* Required work: Lines from the material below that hold the string "ANNONCES" are what is needed; copy each of them.

* Records to use:
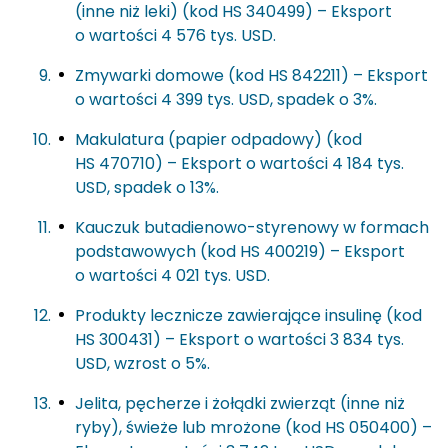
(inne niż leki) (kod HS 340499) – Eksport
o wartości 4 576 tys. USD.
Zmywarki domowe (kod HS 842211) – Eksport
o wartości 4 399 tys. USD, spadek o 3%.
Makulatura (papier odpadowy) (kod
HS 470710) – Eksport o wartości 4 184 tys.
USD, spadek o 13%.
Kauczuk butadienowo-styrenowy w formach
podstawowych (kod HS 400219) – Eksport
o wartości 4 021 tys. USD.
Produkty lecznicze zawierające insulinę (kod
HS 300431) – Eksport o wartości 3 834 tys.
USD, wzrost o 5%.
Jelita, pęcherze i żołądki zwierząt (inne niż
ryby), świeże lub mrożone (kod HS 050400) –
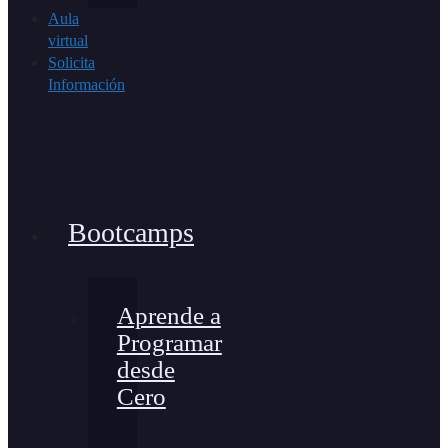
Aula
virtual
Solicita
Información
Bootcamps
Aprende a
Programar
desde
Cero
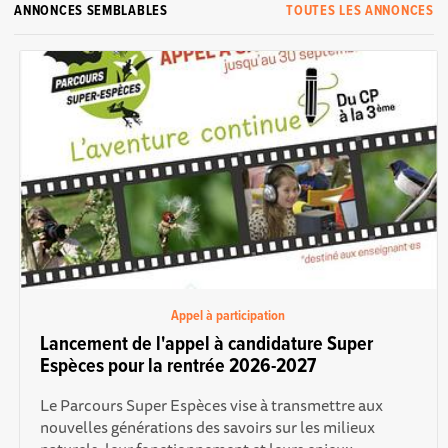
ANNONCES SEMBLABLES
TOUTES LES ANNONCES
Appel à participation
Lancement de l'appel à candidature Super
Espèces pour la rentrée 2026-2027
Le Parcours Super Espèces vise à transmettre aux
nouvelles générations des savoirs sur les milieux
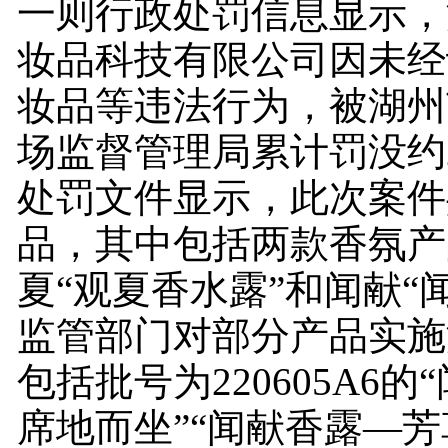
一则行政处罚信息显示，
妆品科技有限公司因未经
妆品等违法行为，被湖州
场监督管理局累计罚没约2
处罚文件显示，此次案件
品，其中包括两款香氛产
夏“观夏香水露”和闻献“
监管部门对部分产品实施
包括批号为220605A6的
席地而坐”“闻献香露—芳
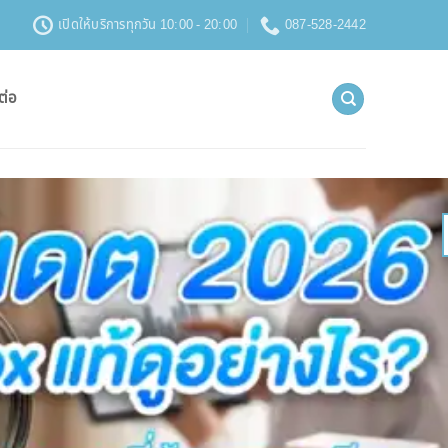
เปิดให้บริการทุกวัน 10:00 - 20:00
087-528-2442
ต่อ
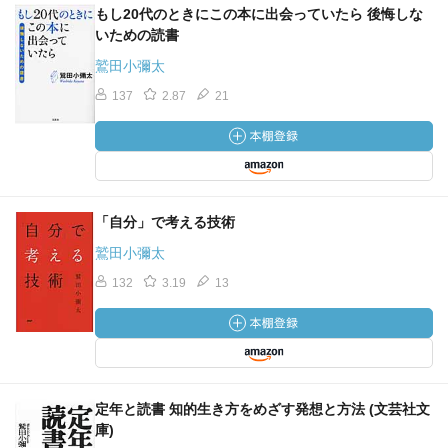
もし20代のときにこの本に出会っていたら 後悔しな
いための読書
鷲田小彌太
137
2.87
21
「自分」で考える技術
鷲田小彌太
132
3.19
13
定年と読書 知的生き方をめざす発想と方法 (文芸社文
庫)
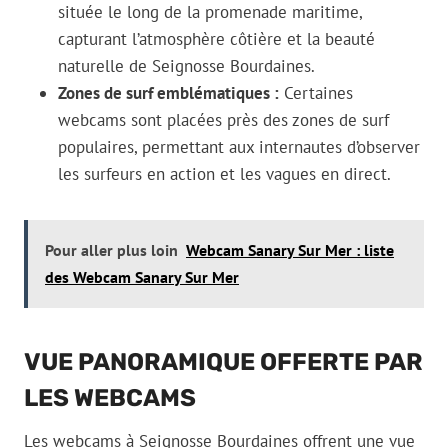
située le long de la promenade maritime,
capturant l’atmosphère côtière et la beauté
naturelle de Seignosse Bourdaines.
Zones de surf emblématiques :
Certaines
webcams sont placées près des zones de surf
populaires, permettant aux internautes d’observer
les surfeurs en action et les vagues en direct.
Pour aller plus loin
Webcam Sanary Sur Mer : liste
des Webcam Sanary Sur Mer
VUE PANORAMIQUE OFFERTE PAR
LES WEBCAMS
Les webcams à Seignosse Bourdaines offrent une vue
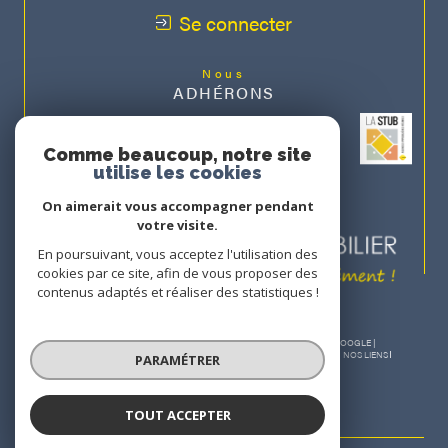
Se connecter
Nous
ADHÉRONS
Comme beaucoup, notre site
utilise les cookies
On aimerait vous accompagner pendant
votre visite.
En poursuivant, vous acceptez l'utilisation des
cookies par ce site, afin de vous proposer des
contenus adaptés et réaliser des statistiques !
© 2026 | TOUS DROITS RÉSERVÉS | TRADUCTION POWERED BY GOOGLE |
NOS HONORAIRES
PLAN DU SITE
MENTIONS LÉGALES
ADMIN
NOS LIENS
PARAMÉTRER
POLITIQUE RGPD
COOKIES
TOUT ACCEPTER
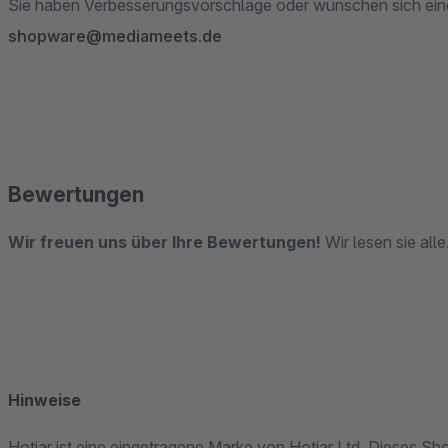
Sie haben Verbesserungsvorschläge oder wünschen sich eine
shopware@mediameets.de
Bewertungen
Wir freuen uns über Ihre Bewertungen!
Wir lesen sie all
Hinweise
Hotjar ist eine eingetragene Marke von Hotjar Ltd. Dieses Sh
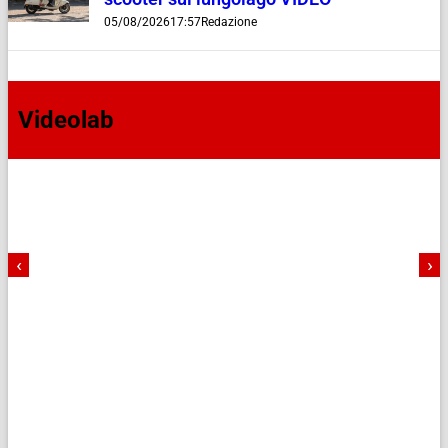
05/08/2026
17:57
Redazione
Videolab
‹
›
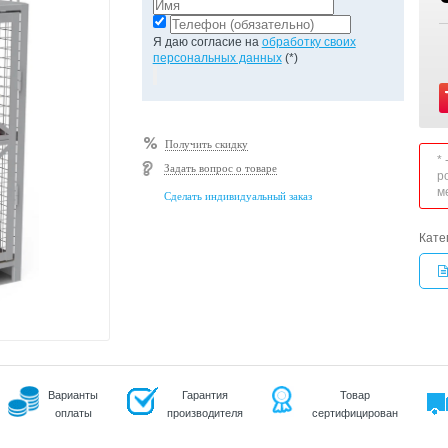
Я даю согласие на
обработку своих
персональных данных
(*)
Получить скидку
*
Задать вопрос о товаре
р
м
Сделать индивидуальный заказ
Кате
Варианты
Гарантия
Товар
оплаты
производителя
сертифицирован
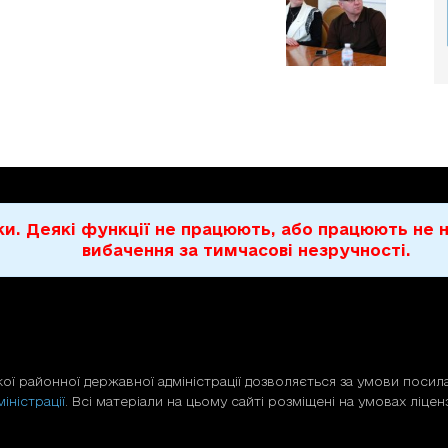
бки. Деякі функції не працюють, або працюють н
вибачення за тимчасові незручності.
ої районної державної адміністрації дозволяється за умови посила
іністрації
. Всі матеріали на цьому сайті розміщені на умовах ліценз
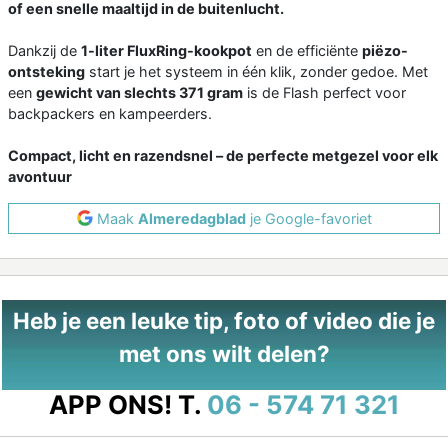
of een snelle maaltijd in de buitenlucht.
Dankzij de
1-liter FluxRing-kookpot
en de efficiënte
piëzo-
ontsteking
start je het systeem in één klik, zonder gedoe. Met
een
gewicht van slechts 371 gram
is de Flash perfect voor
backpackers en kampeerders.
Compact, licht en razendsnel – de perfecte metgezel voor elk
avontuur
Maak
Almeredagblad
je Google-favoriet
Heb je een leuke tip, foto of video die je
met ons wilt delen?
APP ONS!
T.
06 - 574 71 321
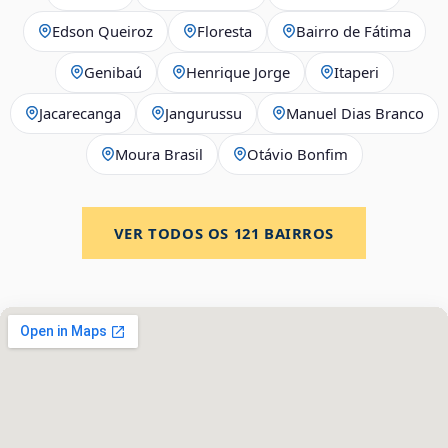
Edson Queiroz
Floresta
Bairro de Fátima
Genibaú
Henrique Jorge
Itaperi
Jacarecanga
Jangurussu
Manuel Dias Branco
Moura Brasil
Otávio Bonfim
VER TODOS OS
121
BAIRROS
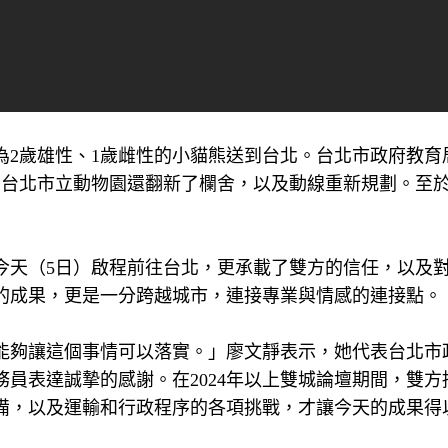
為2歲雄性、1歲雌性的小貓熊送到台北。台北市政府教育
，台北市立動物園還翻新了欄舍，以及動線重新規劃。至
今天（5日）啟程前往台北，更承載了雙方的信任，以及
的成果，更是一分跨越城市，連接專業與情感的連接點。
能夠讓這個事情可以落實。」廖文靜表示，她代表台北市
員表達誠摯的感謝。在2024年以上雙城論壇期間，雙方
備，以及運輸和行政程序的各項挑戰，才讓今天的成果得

* Task solution:
ANNONCES SEMBLABLES
TOUTES LES ANNONCES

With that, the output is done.